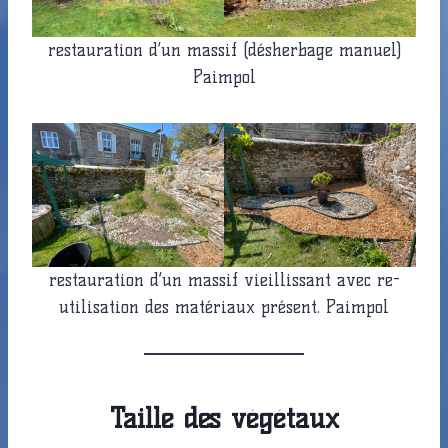
restauration d’un massif (désherbage manuel)
Paimpol
restauration d’un massif vieillissant avec re-
utilisation des matériaux présent. Paimpol
Taille des végétaux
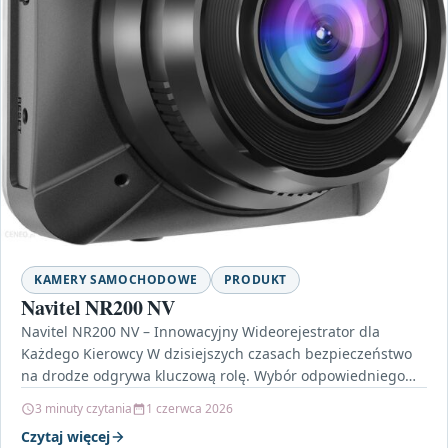
KAMERY SAMOCHODOWE
PRODUKT
Navitel NR200 NV
Navitel NR200 NV – Innowacyjny Wideorejestrator dla
Każdego Kierowcy W dzisiejszych czasach bezpieczeństwo
na drodze odgrywa kluczową rolę. Wybór odpowiedniego
wideorejestratora może znacząco wpłynąć…
3 minuty czytania
1 czerwca 2026
Czytaj więcej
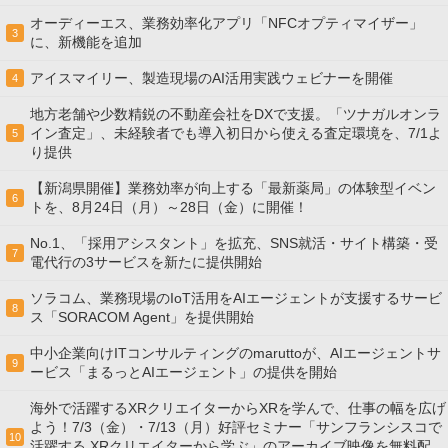
オーディーエス、業務効率化アプリ「NFCオプティマイザー」
3
に、新機能を追加
アイスマイリー、製造現場のAI活用実践ウェビナーを開催
4
地方老舗や少数精鋭の不動産会社をDXで支援。「ツナガルオンラ
イン査定」、未経験者でも導入初日から使える査定環境を、7/1よ
5
り提供
【新潟県開催】業務効率が向上する「最新薬局」の体験型イベン
6
トを、8月24日（月）～28日（金）に開催！
No.1、「採用アシスタント」を拡充、SNS就活・サイト構築・受
7
電代行の3サービスを新たに提供開始
ソラコム、業務現場のIoT活用をAIエージェントが支援するサービ
8
ス「SORACOM Agent」を提供開始
中小企業向けITコンサルティングのmaruttoが、AIエージェントサ
9
ービス「まるっとAIエージェント」の提供を開始
海外で活躍するXRクリエイターからXRを学んで、仕事の幅を広げ
よう！7/3（金）・7/13（月）好評セミナー「サンフランシスコで
10
活躍する XRクリエイターから学ぶ」のアーカイブ映像を無料配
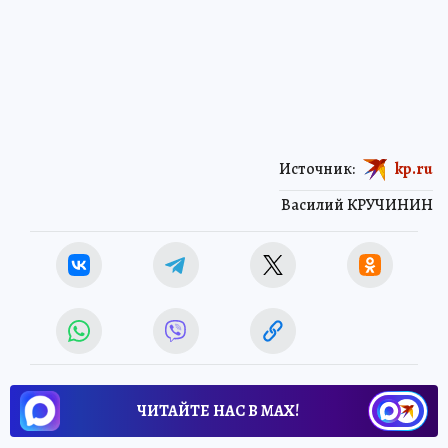
Источник:
kp.ru
Василий КРУЧИНИН
ЧИТАЙТЕ НАС В МАХ!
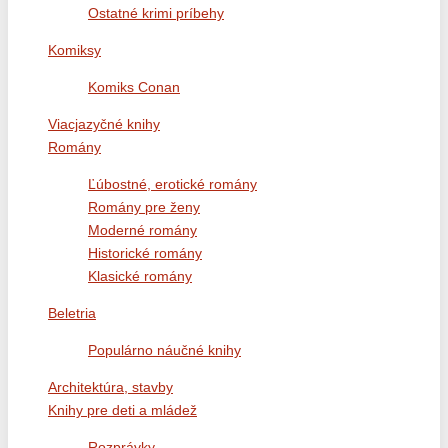
Ostatné krimi príbehy
Komiksy
Komiks Conan
Viacjazyčné knihy
Romány
Ľúbostné, erotické romány
Romány pre ženy
Moderné romány
Historické romány
Klasické romány
Beletria
Populárno náučné knihy
Architektúra, stavby
Knihy pre deti a mládež
Rozprávky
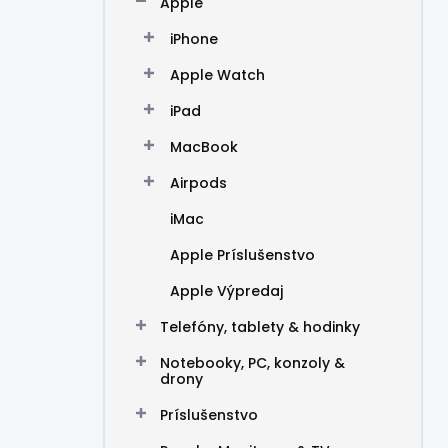
Apple
e
l
iPhone
Apple Watch
iPad
MacBook
Airpods
iMac
Apple Príslušenstvo
Apple Výpredaj
Telefóny, tablety & hodinky
Notebooky, PC, konzoly &
drony
Príslušenstvo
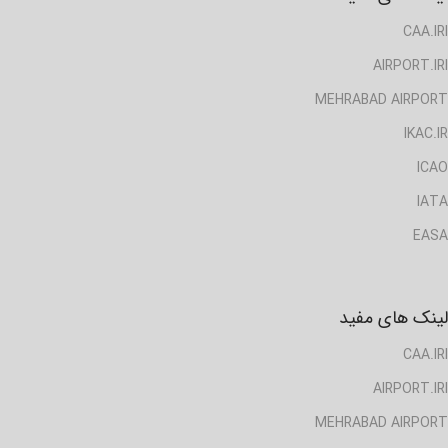
CAA.IRI
AIRPORT.IRI
MEHRABAD AIRPORT
IKAC.IR
ICAO
IATA
EASA
لینک های مفید
CAA.IRI
AIRPORT.IRI
MEHRABAD AIRPORT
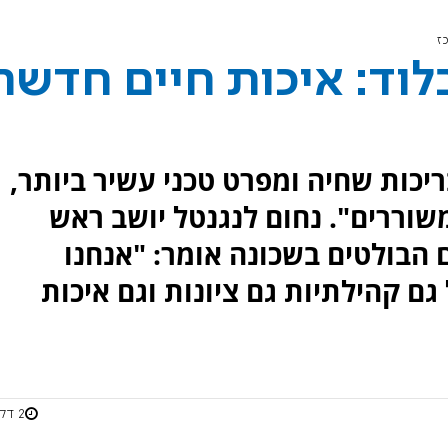
ז
וד: איכות חיים חדשה
יכות שחיה ומפרט טכני עשיר ביותר,
וררים". נחום לנגנטל יושב ראש
 הבולטים בשכונה אומר: "אנחנו
ם קהילתיות גם ציונות וגם איכות
2 דקות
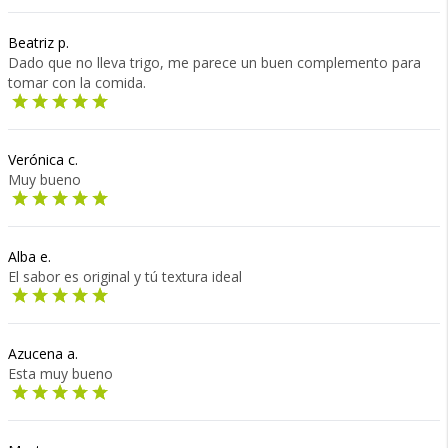
Beatriz p.
Dado que no lleva trigo, me parece un buen complemento para
tomar con la comida.
Verónica c.
Muy bueno
Alba e.
El sabor es original y tú textura ideal
Azucena a.
Esta muy bueno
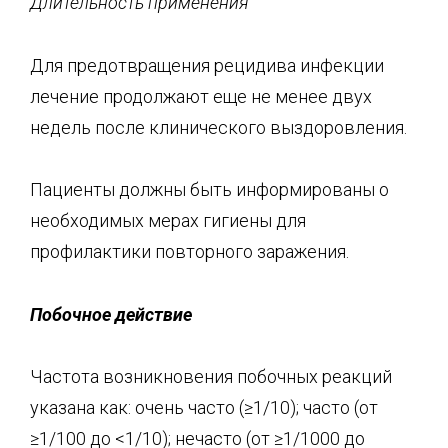
Длительность применения
Для предотвращения рецидива инфекции
лечение продолжают еще не менее двух
недель после клинического выздоровления.
Пациенты должны быть информированы о
необходимых мерах гигиены для
профилактики повторного заражения.
Побочное действие
Частота возникновения побочных реакций
указана как: очень часто (≥1/10); часто (от
≥1/100 до <1/10); нечасто (от ≥1/1000 до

********

#### DESCRIPTION OF THE TASK:
Every line from the start of the material through the line containing "Navitel NR200 NV –" is needed exactly as written; the pictures are not.

#### SOLUTION:
restauration d’un massif (désherbage manuel)
Paimpol
restauration d’un massif vieillissant avec re-
utilisation des matériaux présent. Paimpol
Taille des végétaux
KAMERY SAMOCHODOWE
PRODUKT
Navitel NR200 NV
Navitel NR200 NV – Innowacyjny Wideorejestrator dla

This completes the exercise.